Purpose: To investigate the clinical manifestations of congenital ectopia lentis (CEL) in patients with fibrillin (FBN1) calcium-binding epidermal growth factor (cbEGF)-like mutations.Design: Retrospective cohort study.Methods: Consecutive 68 CEL probands with FBN1 cbEGF-like mutations were recruited, mostly comprising Marfan syndrome (MFS) patients. Patients were classified into the cysteine group (n = 43), calcium (Ca2+)-binding group (n = 13) or the others (n = 12) according to their genotypes. Ocular biometrics, morbidities and visual performance were compared among different mutation groups. Linear regression was used to evaluate the risk factors for axial length (AL) elongation.Results: With age-adjustment, cysteine substitution and Ca2+-binding mutations positively contributed to AL elongation (standardized coefficient: 0.410 and 0.367, p = 0.008 and 0.017, respectively). In addition, cataract formation was more frequently detected in patients with Ca2+-binding mutations (observed n = 3, expected n = 1.0; p = 0.036).

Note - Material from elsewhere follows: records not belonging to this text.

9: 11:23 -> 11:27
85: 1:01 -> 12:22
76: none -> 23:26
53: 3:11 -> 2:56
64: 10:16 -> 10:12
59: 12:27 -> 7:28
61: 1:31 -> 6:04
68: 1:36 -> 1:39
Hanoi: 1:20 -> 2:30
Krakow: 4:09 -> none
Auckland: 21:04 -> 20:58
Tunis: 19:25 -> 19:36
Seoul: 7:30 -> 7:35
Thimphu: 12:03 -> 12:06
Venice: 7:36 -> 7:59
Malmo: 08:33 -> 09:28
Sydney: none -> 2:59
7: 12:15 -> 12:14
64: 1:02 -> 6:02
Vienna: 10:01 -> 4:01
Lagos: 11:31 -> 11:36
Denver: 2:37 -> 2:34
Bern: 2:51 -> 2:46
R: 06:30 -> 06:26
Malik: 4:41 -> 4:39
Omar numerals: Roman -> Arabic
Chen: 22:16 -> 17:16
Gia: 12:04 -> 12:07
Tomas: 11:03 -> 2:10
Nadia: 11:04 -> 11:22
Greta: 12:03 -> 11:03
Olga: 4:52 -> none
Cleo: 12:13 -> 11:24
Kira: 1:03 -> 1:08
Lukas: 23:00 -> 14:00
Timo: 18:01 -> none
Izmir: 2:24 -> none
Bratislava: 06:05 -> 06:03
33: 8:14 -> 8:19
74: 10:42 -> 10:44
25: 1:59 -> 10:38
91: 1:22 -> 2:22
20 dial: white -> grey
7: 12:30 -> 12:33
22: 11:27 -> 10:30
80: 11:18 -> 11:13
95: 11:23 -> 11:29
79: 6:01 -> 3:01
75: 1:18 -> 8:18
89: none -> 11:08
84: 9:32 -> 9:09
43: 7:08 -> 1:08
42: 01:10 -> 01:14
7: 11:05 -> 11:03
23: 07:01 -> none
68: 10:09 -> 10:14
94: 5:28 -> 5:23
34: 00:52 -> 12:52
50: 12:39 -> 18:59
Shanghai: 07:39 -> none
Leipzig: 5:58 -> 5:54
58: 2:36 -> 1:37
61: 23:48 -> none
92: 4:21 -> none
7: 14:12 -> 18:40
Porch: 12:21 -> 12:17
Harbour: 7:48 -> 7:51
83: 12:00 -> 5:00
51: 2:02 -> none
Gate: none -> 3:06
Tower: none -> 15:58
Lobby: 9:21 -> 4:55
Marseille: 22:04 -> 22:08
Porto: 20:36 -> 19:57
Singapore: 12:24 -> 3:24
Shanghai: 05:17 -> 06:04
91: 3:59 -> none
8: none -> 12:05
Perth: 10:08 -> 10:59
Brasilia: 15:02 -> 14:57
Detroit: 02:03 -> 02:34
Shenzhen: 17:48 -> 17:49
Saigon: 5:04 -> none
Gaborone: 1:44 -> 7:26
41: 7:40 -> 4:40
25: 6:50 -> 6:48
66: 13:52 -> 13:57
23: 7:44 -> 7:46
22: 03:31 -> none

Patients with cysteine substitutions had the poorest preoperative visual acuity among the three groups (p = 0.012) and did not recover as well as other patients. More MFS diagnoses were made in patients with cysteine substitutions (observed n = 16, expected n = 12.6), while ectopia lentis syndrome was detected more often in patients with cbEGF-like mutations out of the functional regions (observed n = 6, expected n = 2.5; p = 0.023).Conclusion: Compared with patients with cbEGF-like mutations out of functional regions, patients with cysteine substitutions or Ca2+-binding mutations had longer ALs with age adjustment, poorer ocular involvement, visual performance, and systematic manifestations.